Full Report
Sichuan Silence Information Technology Company and one of its employees, Guan Tianfeng, were the targets of the sanctions, and the Justice Department indicted Guan for his role in the attacks. The State Department also issued a $10 million reward for additional information on the company or Guan.
Analysis Summary
# Threat Actor: Sichuan Silence Information Technology Company & Guan Tianfeng
## Attribution & Identity
* **Primary Entity:** Sichuan Silence Information Technology Company (Chengdu-based).
* **Key Individual:** Guan Tianfeng (known researcher alias GbigMao).

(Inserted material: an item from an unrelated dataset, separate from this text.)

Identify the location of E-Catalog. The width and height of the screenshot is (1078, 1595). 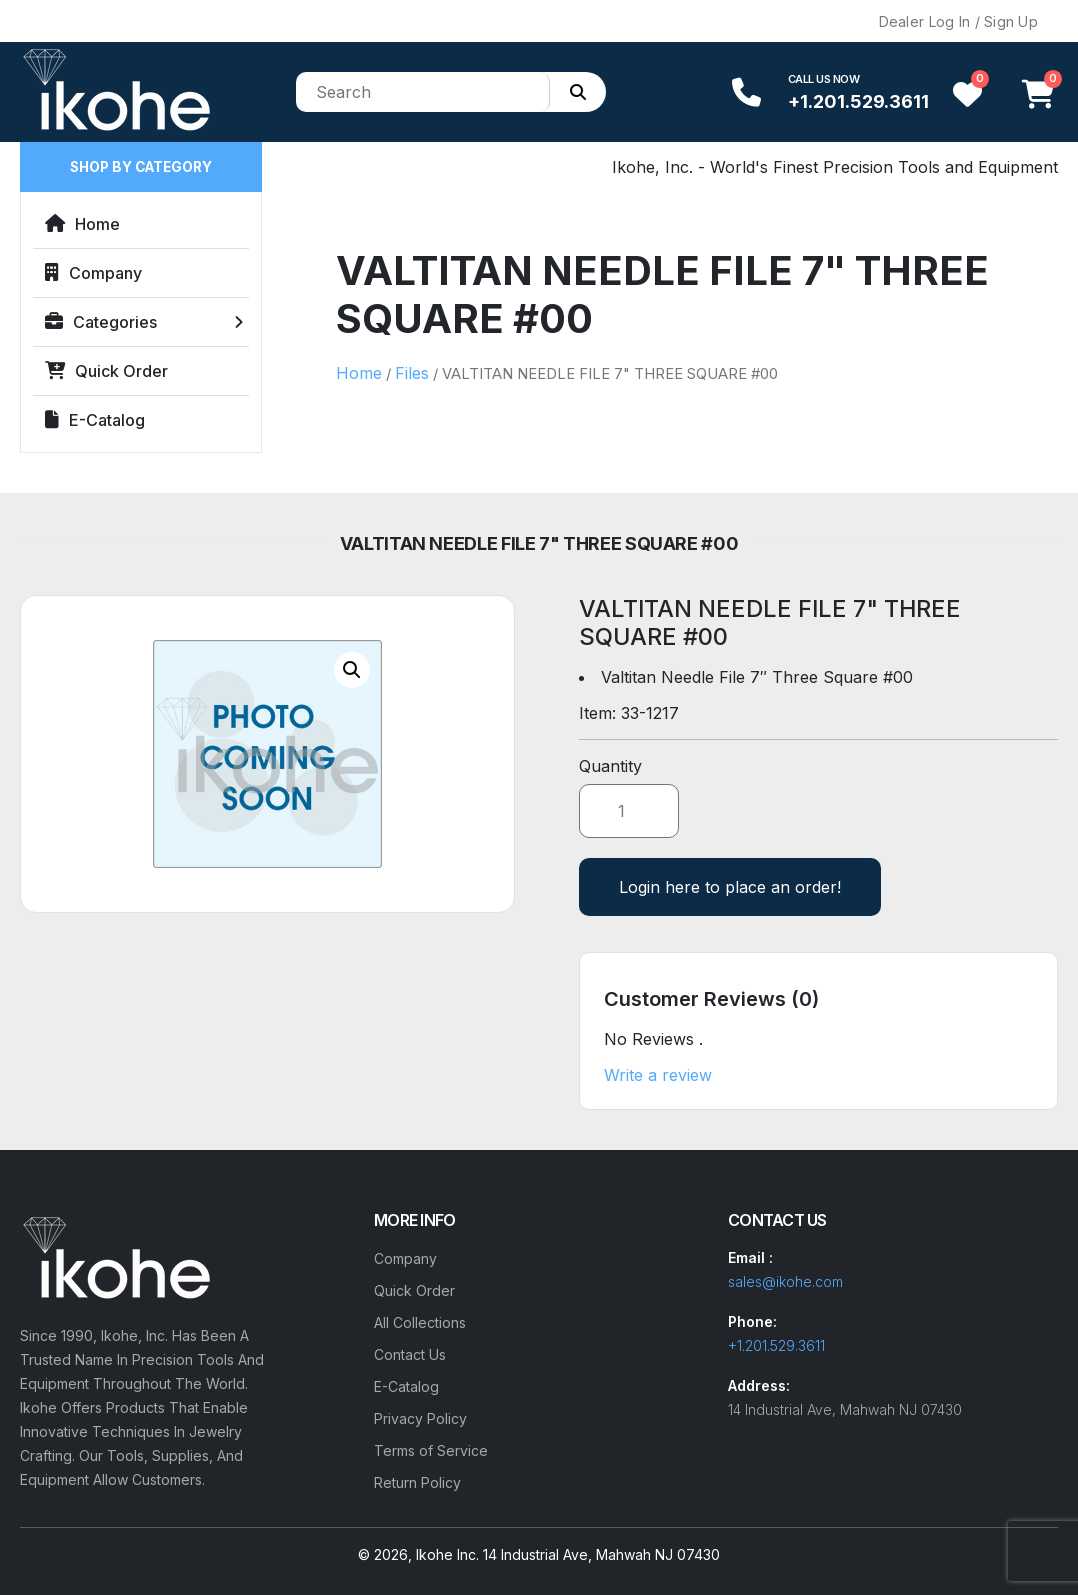
(95, 420).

* **Attribution:** Chinese cybersecurity company sanctioned by the U.S. Department of Justice and State Department; publicly accused of acting as a contractor for Chinese intelligence services, including the Ministry of Public Security.

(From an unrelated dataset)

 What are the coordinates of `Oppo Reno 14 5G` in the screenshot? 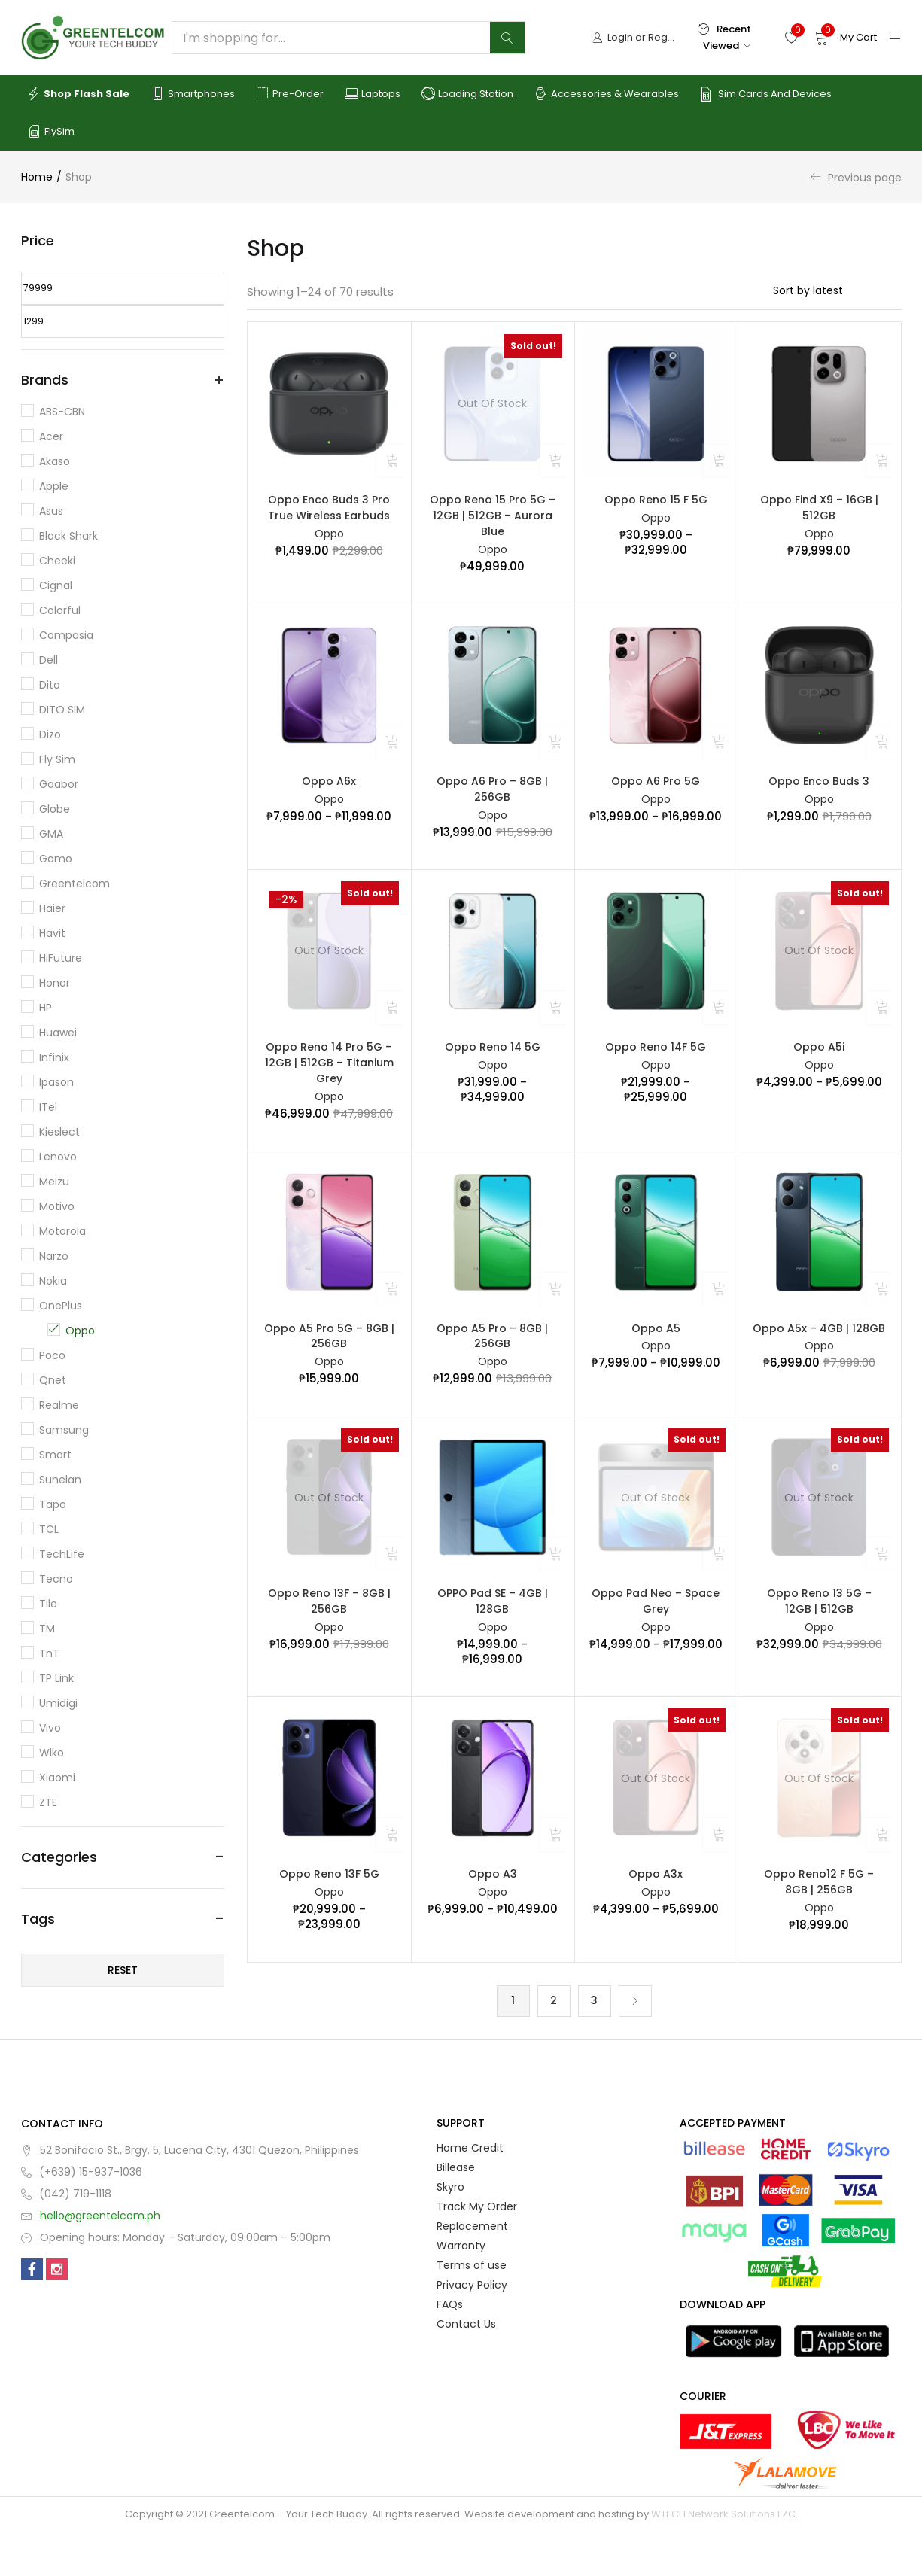 It's located at (492, 1063).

* **Associated Groups/Activity:** Mentioned in the context of Sophos's long-running tit-for-tat battle with researchers linked to Sichuan Silence. Sophos noted that this actor group handed off vulnerabilities that were subsequently used in espionage operations by APT41, APT31, and Volt Typhoon.
* **Other Associations:** Linked to disinformation campaigns identified by Meta and mentioned in leaks pertaining to another shadowy security firm, I-Soon.
## Activity Summary
The actor conducted a large-scale global compromise starting in April 2020 by exploiting a zero-day vulnerability in an unnamed popular firewall product (subsequently inferred to be Sophos's XG firewall). They compromised approximately 81,000 firewalls globally. The goal was data theft, including credentials, and the preparation for ransomware deployment.
## Tactics, Techniques & Procedures
* **Vulnerability Discovery/Exploitation:** Discovered and weaponized a zero-day vulnerability (later associated with CVE-2020-12271, a pre-auth SQL injection on Sophos XG firewalls).
* **Initial Access:** Gained remote access via compromised firewall devices.
* **Persistence/Impact:** Used exploited devices to install malware and attempted to deploy Ragnarok ransomware.
* **Data Exfiltration:** Targeted theft of usernames and passwords.
* **Disinformation/Espionage Support:** Allegedly provided intelligence services with discovered zero-day bugs which were subsequently used by nation-state groups like APT41 and APT31.
## Targeting
* **Sectors:** Critical Infrastructure (including an energy company involved in drilling operations), general businesses worldwide.
* **Geography:** Global; targeted over 23,000 firewalls in the U.S.
* **Victims:** Thousands of businesses worldwide; specifically targeted 36 U.S. critical infrastructure firewalls.
## Tools & Infrastructure
* **Malware families used:** Ragnarok ransomware.
* **Infrastructure (C2, domains, IPs):** Not explicitly detailed, but activity relied on exploiting network edge devices (firewalls).
## Implications
The campaign demonstrated a high level of technical proficiency (zero-day discovery and exploitation) resulting in massive global network compromise. The direct targeting of U.S. critical infrastructure, particularly the energy sector, posed a severe physical safety risk had the ransomware deployment not been thwarted. The actor's documented relationship with Chinese intelligence services suggests their operations blur the lines between criminal activity and state-sponsored espionage.
## Mitigations
* Focus on securing and rapidly updating edge devices such as routers, firewalls, and VPN services, which are high-value targets for adversarial groups tied to state actors.
* Transparency regarding newly discovered vulnerabilities is critical for rapid defense staging.
* Strong partnership between vendors (like Sophos) and law enforcement (like the FBI/DOJ) is necessary to counter these multi-faceted threats.